C.N.D. Controlli Non Distruttuvi srl, diagnostica
SAT Survey srl. Rilievo 3D laser scanner
Cordialmente
Dr. Arch. Donatella Cavezzali
Ora, a parte le questioni tecniche delle quali non posso parlare perché non conosco i metodi seguiti e che saranno oggetto di una specifica comunicazione che pubblicherò se me ne verrà data autorizzazione, penso di poter esprimere qualche considerazione sugli aspetti formali del restauro e motivare il mio apprezzamento.
L’arca di Berardo d’Aquino è stata più volte oggetto di attenzioni da parte dei ladri. L’ultimo prelievo ha riguardato i due leoncini stilofori che reggevano le parti estreme del sarcofago vero e proprio.
La loro presenza, tra l’altro, è documentata in due belle foto di Romeo Musa (l’autore delle pitture del salone del Convitto Mario Pagano di Campobasso – http://www.francovalente.it/2009/11/25/romeo-musa-nel-molise-degli-anni-venti/) che fu riprodotta da Evelina Jamison nel suo saggio su S. Maria della Strada (E. JAMISON, Notes on Santa Maria della Strada at Matrice, Roma 1938).
I restauratori hanno scelto di sostituirli con due colonnine che, pur essendo formalmente anonime, non violentano l’architettura sopravvissuta. E’ vero che il problema della sostituzione di due elementi così piccoli, di cui si conosce sostanzialmente la forma, non presenta particolare difficoltà, ma molto spesso i restauratori nel passato si sono fatti prendere da quel diffuso metodo del cosiddetto restauro critico che tanti danni ha prodotto all’architettura per l’inserimento di protesi di plastica, inserti di acciaio e accidenti di ogni tipo che si ponevano l’obiettivo di far capire agli imbecilli che quel pezzo sostituito non era originale.
In Italia abbiamo sicuramente i migliori restauratori al mondo di opere di scultura e di pittura, ma siamo circondati dai peggiori restauratori di architettura che molto spesso, con quell’idea bislacca che il restauratore deve lasciare traccia del suo passaggio, ci costringono a sopportare le loro elucubrazioni mentali come quelle prodotte, a spese dei contribuenti, da quel massacratore di monumenti (che non voglio neppure nominare) che ha riempito di ferraglie colorate monumenti insigni come S. Maria delle Monache a Isernia, S. Francesco a Venafro, S. Michele a Roccaravindola.

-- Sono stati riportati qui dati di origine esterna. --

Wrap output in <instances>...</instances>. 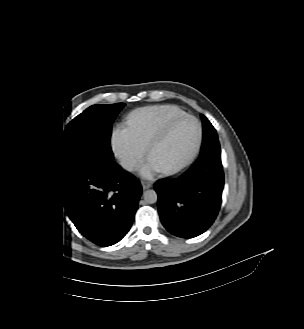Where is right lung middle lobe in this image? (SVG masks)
Instances as JSON below:
<instances>
[{"mask_svg":"<svg viewBox=\"0 0 304 329\" xmlns=\"http://www.w3.org/2000/svg\"><path fill=\"white\" fill-rule=\"evenodd\" d=\"M124 103L93 105L69 122L59 151V170L77 164L111 165V126Z\"/></svg>","mask_w":304,"mask_h":329,"instance_id":"dd1d6c3e","label":"right lung middle lobe"}]
</instances>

Eppure l’arca di Berardo d’Aquino avrebbe comunque consentito l’inserimento di elementi non coerenti con la sua architettura. Ciò è dimostrato dalla circostanza, della quale ho già parlato, dell’inserimento dei pezzi di uno scomparso ambone attribuito dalla Jamison a Roberto e Nicodemo.
Le preziose immagini di Romeo Musa, poi, documentano la presenza di un altro elemento scomparso e che sembra ugualmente non perfettamente pertinente al complesso funebre. Si tratta di una Madonna con Bambino che sembrerebbe appartenere a quei modelli del XIV-XV secolo e che sarebbe scomparso, questa volta, più per incuria che per una precisa volontà di qualche ladro. Ma su questa sparizione avrò modo di tornare. Non è da escludere che la Madonna scomparsa abbia sostituito una precedente immagine meglio proporzionata alla figura di S. Michele Arcangelo che occupa la parte centrale dell’arca.
All’epoca delle foto (anni Trenta del secolo scorso) era già scomparsa un’altra figura posta sulla parte di destra. Di essa ora rimane il basamento lapideo che non presenta alcuna traccia che possa far capire quale fosse il soggetto rappresentato.
Diversa considerazione, invece, deve essere fatta sulle condizioni climatiche generali della basilica che, se da una parte potrebbero utilmente far pensare al miracolo della Santa Manna, dall’altra evidenziano che in determinate circostanze si verifica un fenomeno di condensa con una produzione abbondante di acqua che certamente non fa bene al monumento.
Ma il restauro non è solo ciò che si fa materialmente ad un monumento, ad un’opera d’arte, a un documento. Restauro è la destinazione finale che avrà il reperto (grande o piccolo che sia) dopo il restauro. Purtroppo i restauratori si fanno prendere troppo spesso dalla sindrome della scientificità di bottega e pensano che il fine più grande dell’umanità sia quello di garantire che ogni atto compiuto da essi in nome della scienza sia un atto definitivo.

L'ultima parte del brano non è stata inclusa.